**Your assignment**
The entries below should be given again exactly, minus their pictures.
::::::::
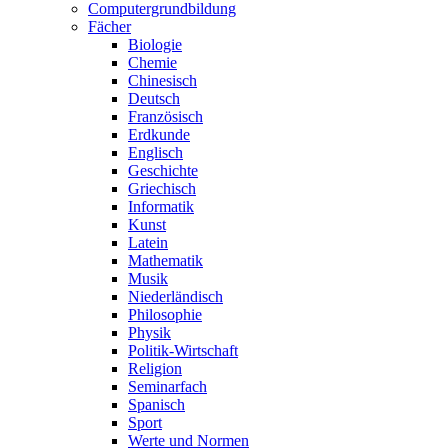
Computergrundbildung
Fächer
Biologie
Chemie
Chinesisch
Deutsch
Französisch
Erdkunde
Englisch
Geschichte
Griechisch
Informatik
Kunst
Latein
Mathematik
Musik
Niederländisch
Philosophie
Physik
Politik-Wirtschaft
Religion
Seminarfach
Spanisch
Sport
Werte und Normen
::::::::
**Exercise response**
Computergrundbildung
Fächer
Biologie
Chemie
Chinesisch
Deutsch
Französisch
Erdkunde
Englisch
Geschichte
Griechisch
Informatik
Kunst
Latein
Mathematik
Musik
Niederländisch
Philosophie
Physik
Politik-Wirtschaft
Religion
Seminarfach
Spanisch
Sport
Werte und Normen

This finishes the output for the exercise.